Use Spark Connector to migrate CSV data to Protobuf
Objectives: Understand how to use the Spark Connector to upload your data from CSV files within a directory to a Protobuf layer.
Complexity: Beginner
Time to complete: 30 min
Prerequisites: Use Spark connector to read and write data
Source code: Download
The example in this tutorial demonstrates how to use the Spark Connector provided by the Data Client Library to upload CSV data stored in a directory into a layer which uses the Protobuf format. One of the possible scenarios where you might like to do this is when you have a data processing application for which you want to achieve better bandwidth consumption.
In the main part of the tutorial, we will cover the following usages:
- Reading the CSV data from the directory into one data frame;
- Restructuring the dataframe to be compatible with the layer schema;
- Uploading the resulting dataframe to the layer.

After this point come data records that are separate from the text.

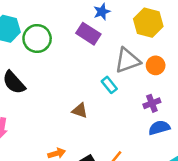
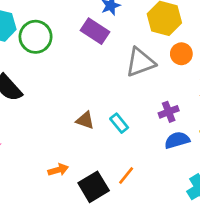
orange circle: (156, 65) -> (181, 54), moved
cyan rectangle: (109, 85) -> (119, 123), moved

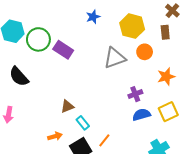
purple rectangle: (95, 31) -> (63, 50), moved
brown triangle: (85, 120) -> (67, 106), moved, turned -40
cyan rectangle: (119, 123) -> (83, 123), moved

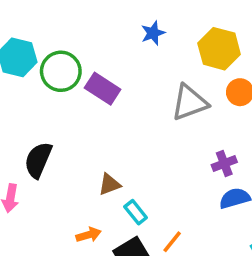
black semicircle: (19, 77) -> (38, 160), moved, turned 65

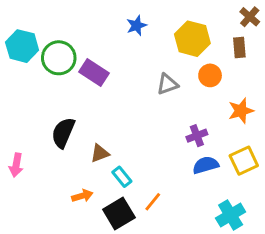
gray triangle: (189, 103) -> (167, 84), size x0.7
black semicircle: (38, 160) -> (63, 133), moved

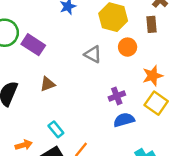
gray triangle: (167, 84) -> (93, 54), turned 48
brown triangle: (100, 153) -> (48, 84), moved
yellow square: (244, 161) -> (156, 103), moved, turned -30

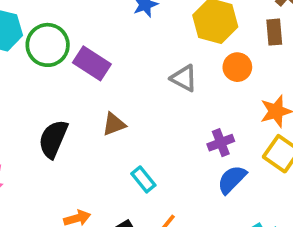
blue semicircle: (124, 120) -> (232, 179), turned -30
cyan rectangle: (56, 129) -> (143, 179), moved

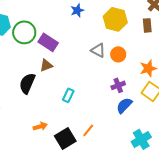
orange circle: (237, 67) -> (118, 54), moved
brown triangle: (114, 124) -> (46, 65), moved
cyan rectangle: (143, 179) -> (68, 95), moved, turned 64

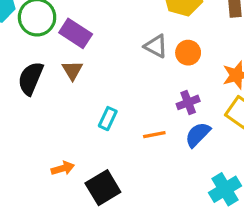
brown triangle: (46, 65) -> (72, 70), turned -40
black semicircle: (27, 83) -> (31, 78), moved
orange line: (88, 130) -> (154, 135), moved, turned 40

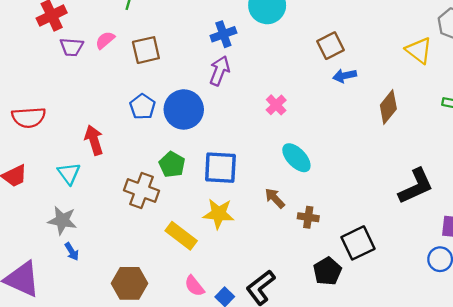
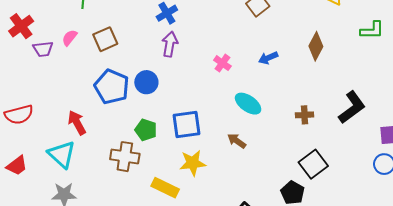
blue arrow: (345, 76) -> (268, 58), moved
blue pentagon: (143, 107) -> (112, 87), size x1.6
blue circle: (184, 109) -> (146, 82), size x0.7
cyan triangle: (69, 173) -> (62, 154), size x1.4
brown cross: (308, 217) -> (304, 115), moved

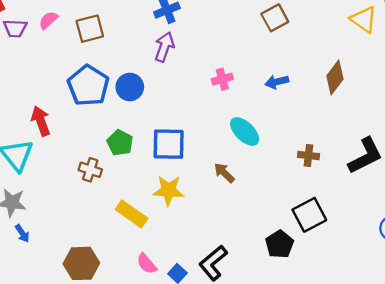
pink cross: (222, 63) -> (222, 79), turned 30
brown cross: (125, 157) -> (90, 170), size x0.7

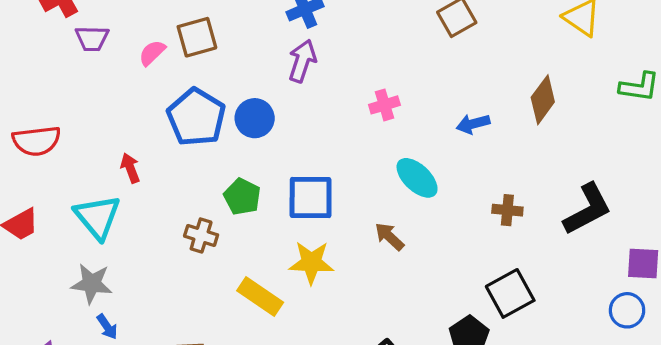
pink semicircle: (48, 20) -> (152, 53), moved
blue arrow: (277, 82) -> (473, 124), moved
red arrow: (41, 121) -> (130, 168), size x0.7

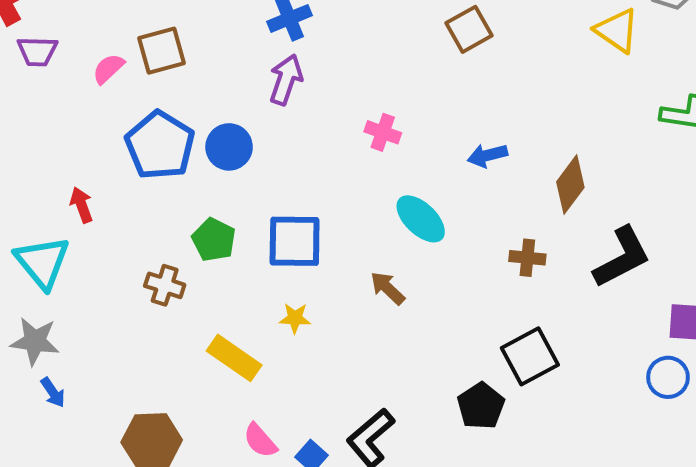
brown diamond: (543, 100) -> (570, 185), moved
pink cross: (384, 105) -> (383, 132), turned 36
yellow star: (311, 263) -> (295, 318), size x0.6

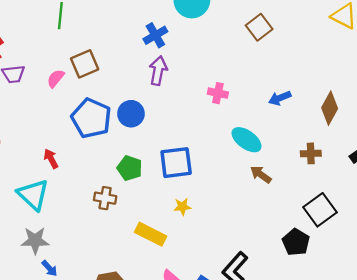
brown arrow: (388, 288) -> (261, 175), moved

As a preparation step, you will need to create CSVs files in the resources/csv
folder and create the output layer corresponding to your CSV schema. Let's assume the CSV data, located in the resources/csv
folder, is in the following format:
tileId, tag, latitute, longitude
123456789,806553341,33.5230503,-113.0826719
123456789,806553341,33.5231036,-113.08299199999999
123456789,806553341,33.523157,-113.0833119
123456789,806553341,33.5232106,-113.0836317
123456789,806553341,33.5232646,-113.0839515
123456789,806553341,33.5233187,-113.08427119999999
123456789,806553341,33.5233725,-113.08459099999999
....
Data Client's Spark connector does not allow to use a partition id multiple times in dataframe rows. This means that in order to upload it to a Protobuf layer you need to group the data by partition id. So instead of having this schema:
(partition, tag, lat, lon)
it needs to be restructured to become:
(partition, Array[(tag, lat, lon)])
Create corresponding layer schema
First generate the schema project, then deploy it with the following proto file:
syntax = "proto3";
package com.here.platform.data.csv.v1;
// Declare any dependent resources the main POM file and add the import statements here:
//import "com/company/dependentGroupId/filename.proto";
// MainProtobufMessage is a placeholder, this value must match the package/messagename in the mainMessage tag of the layer-manifest-plugin in the schema_ds module.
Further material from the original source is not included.